Beta Nightclub crew reflects on bringing the best EDM to Denver for five years

Categories: Interviews

053013_beta2.jpg
Ferdinand Arsell Villadiego

Since first opening its doors in 2008, Beta Nightclub has been at the top of numerous "best of" lists, and it currently holds the top spot for clubs in North America. In commemoration of the club's fifth anniversary, being celebrated this week, we caught up with the folks behind Beta to get their thoughts on what it's been like watching the venue grow into the premier spot for A-list EDM DJs and producers.

See also:
- Catherine Nguyen Le and four coveted Colorado music-industry jobs
- Sub.mission residents and crew reflect on five years of bringing dubstep to Denver
- Deadmau5 at Beta Nightclub

053013_manufactured.jpg
Brad Roulier (right) with his Manufactured Superstar cohort Shawn Sabo.

Brad Roulier, founder

What are your thoughts on being a part of the number-one club in North America?

Beta is a great club with an amazing DJ booth, sound system, Kryo [Kryogenifex fog] system, performers and staff. The most important part of our club is the EDM audience in Denver for all genres. This is what it's about. It's the best feeling. I am so grateful to our whole team, but most grateful to the fans.

053013_nguyen.jpg
Catherine Nguyen (foreground) with husband John Le (aka DJ Dragon).
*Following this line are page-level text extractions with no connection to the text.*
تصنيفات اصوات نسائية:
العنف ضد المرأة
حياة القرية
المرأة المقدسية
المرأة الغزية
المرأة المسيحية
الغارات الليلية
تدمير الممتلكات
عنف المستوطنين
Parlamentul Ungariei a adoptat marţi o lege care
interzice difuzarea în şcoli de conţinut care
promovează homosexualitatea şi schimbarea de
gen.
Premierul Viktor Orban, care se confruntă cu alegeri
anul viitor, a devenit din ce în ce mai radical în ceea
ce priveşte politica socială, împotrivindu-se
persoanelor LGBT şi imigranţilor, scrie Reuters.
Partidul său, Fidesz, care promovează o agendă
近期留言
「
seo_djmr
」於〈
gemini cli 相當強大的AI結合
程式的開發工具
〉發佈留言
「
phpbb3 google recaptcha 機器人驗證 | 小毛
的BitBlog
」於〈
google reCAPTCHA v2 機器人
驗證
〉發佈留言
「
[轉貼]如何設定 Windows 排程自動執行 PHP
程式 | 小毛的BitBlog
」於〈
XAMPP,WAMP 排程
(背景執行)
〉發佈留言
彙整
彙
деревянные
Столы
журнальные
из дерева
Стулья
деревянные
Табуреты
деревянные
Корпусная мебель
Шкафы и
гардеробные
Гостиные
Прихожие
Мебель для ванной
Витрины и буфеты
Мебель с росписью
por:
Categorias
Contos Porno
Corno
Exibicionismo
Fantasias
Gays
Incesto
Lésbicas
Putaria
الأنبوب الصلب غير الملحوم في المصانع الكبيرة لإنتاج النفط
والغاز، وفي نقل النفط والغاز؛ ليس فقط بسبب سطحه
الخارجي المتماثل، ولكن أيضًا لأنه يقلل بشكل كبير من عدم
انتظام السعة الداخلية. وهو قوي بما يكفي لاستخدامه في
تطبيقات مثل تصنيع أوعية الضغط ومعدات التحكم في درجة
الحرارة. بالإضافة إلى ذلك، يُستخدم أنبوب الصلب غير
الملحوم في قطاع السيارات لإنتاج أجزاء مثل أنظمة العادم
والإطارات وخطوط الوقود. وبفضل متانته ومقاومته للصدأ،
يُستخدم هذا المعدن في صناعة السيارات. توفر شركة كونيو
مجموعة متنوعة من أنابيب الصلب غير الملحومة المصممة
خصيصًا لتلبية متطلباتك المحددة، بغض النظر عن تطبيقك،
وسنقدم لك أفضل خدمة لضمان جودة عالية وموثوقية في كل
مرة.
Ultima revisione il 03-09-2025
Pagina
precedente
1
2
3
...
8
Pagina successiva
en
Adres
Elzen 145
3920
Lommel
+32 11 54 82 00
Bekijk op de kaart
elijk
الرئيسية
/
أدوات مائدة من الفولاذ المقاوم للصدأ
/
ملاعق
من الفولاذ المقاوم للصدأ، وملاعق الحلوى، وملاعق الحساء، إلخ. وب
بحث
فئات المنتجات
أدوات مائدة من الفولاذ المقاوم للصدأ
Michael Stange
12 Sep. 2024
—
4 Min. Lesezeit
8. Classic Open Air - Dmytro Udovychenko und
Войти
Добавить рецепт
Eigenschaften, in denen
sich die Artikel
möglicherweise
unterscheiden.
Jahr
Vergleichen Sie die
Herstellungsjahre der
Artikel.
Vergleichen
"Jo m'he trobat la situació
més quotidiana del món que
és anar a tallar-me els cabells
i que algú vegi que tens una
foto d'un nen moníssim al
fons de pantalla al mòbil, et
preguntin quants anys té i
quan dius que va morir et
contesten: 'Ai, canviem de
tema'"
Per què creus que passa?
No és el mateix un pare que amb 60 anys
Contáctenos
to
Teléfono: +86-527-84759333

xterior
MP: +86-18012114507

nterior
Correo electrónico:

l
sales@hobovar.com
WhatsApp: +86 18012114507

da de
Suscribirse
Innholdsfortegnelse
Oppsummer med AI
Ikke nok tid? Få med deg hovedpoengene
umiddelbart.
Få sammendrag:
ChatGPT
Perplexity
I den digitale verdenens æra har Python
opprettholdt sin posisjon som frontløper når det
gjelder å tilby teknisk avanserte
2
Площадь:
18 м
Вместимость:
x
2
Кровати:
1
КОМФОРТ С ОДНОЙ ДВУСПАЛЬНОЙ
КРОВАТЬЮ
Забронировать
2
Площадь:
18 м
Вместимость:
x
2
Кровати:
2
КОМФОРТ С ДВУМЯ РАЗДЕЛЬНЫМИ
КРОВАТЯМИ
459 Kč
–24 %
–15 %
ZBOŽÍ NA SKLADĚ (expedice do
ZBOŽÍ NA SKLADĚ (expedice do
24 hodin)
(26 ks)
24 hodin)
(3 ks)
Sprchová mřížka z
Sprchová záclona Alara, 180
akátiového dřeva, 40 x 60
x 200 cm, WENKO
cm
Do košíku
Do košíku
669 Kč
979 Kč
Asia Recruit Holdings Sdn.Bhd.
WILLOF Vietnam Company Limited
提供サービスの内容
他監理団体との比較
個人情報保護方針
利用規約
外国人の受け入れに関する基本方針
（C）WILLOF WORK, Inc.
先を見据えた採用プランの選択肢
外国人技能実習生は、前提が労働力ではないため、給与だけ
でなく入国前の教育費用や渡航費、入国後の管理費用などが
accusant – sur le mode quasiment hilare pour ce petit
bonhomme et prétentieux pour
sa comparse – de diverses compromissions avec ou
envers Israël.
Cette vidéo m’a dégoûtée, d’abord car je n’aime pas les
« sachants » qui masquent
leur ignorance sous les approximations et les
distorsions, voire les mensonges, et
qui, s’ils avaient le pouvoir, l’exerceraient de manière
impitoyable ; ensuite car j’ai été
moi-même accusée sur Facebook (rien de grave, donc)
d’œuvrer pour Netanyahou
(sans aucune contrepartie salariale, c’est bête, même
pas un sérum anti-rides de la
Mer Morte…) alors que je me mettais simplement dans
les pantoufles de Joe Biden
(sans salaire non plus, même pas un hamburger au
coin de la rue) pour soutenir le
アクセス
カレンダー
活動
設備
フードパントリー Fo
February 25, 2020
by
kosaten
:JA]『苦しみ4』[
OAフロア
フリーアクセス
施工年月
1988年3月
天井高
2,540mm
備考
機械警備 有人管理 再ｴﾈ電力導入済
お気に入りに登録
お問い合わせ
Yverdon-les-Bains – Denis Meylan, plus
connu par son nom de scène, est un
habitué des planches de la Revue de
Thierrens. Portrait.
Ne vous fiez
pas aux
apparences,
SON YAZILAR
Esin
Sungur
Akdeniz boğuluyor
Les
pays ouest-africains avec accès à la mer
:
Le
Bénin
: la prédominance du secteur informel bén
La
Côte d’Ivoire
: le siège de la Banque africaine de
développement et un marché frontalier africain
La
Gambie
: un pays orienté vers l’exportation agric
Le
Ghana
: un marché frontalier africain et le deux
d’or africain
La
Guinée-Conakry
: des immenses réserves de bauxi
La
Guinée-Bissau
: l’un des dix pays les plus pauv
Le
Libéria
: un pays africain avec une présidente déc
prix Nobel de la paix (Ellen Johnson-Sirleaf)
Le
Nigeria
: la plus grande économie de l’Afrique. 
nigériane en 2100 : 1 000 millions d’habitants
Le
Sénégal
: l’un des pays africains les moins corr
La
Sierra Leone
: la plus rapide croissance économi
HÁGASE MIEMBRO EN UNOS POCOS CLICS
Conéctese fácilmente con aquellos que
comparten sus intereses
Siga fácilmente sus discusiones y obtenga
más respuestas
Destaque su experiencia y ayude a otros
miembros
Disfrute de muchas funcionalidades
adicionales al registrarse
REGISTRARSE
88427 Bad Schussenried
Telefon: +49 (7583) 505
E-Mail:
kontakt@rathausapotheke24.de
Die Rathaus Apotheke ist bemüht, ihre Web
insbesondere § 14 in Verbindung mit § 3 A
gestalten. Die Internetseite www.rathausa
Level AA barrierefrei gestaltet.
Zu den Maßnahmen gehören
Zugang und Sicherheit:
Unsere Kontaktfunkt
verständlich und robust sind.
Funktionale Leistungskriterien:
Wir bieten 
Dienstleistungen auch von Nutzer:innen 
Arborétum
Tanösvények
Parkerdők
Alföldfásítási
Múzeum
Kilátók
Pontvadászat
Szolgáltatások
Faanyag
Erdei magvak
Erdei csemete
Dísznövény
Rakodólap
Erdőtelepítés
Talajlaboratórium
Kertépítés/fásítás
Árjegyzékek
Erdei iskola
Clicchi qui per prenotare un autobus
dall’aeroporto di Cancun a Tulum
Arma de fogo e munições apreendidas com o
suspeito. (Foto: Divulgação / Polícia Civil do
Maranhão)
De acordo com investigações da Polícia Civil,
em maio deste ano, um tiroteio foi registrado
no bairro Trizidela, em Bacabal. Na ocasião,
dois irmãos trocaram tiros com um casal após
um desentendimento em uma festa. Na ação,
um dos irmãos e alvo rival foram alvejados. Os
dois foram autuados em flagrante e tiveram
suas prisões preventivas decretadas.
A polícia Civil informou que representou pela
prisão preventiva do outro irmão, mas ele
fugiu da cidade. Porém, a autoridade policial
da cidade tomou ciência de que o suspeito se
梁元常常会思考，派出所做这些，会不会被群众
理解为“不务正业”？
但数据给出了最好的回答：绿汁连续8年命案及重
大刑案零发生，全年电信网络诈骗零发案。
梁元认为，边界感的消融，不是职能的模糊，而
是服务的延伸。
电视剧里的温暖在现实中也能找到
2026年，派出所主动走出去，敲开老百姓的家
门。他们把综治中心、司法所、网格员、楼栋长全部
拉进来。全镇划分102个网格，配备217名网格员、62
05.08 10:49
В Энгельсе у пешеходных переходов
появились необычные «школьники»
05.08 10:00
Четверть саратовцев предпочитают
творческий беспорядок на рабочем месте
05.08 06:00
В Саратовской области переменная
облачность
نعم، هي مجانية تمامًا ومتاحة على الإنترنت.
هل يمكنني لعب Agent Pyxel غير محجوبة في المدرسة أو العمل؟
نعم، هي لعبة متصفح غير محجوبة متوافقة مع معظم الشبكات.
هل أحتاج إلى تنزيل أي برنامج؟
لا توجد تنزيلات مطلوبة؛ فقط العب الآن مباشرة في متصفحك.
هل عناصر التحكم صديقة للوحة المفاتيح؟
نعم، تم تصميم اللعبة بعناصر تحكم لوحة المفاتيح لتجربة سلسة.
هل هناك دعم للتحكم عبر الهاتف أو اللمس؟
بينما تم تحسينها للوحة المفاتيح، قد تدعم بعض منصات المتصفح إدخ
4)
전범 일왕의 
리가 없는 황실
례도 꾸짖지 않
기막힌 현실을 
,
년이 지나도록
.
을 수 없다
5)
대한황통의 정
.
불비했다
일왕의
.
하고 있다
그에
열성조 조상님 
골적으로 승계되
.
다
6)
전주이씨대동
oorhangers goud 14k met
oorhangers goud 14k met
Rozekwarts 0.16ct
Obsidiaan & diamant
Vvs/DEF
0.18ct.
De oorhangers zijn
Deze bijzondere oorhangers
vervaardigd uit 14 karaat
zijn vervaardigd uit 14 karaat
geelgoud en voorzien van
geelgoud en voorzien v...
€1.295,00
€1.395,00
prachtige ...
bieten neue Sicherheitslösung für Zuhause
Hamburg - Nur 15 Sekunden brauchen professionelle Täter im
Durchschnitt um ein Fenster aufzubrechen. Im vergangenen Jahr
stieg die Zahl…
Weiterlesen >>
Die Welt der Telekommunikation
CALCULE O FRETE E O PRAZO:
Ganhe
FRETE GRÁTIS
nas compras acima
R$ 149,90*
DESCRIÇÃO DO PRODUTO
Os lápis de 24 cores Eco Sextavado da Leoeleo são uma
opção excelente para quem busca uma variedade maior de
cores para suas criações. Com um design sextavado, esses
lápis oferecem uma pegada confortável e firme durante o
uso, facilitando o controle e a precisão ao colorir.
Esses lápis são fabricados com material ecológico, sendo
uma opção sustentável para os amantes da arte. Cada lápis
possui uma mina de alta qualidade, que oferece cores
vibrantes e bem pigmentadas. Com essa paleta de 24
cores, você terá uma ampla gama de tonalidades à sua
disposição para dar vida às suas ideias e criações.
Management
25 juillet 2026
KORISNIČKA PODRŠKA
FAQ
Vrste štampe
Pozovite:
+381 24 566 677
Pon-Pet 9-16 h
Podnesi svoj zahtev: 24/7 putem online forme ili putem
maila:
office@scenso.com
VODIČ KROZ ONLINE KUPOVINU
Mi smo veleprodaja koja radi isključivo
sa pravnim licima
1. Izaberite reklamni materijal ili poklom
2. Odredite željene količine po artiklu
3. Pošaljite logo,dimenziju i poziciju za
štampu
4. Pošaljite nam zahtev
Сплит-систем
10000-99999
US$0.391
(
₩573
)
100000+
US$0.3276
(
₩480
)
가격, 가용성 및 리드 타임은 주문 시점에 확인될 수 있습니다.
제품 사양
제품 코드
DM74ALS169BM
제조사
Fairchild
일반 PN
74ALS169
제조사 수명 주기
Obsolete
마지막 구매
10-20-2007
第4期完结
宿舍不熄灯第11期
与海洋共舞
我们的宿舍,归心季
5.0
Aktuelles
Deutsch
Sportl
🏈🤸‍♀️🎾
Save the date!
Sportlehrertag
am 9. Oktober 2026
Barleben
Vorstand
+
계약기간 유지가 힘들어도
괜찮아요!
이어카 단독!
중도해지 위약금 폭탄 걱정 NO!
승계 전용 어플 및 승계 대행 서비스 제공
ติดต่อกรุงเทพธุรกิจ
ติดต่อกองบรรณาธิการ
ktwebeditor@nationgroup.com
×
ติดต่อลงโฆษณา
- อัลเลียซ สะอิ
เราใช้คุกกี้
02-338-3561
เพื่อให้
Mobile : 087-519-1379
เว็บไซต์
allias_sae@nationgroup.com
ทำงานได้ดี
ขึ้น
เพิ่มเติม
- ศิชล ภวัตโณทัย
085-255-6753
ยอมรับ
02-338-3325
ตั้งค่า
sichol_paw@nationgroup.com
Catherine Nguyen Le, executive director of entertainment and marketing

Catherine, you've been with Beta for five years: What has it been like, watching this club grow to be the best nightclub in North America?

It's been incredible! I feel like that word doesn't even do it justice. It is such an incredible feeling to start something from scratch -- to really leave an impression on dance music. What's unique with Beta is that everyone involved has a strong passion for dance music. That's what sets us apart from other venues who have been head-hunted from other genres. At Beta, everyone involved has their own drive for dance music.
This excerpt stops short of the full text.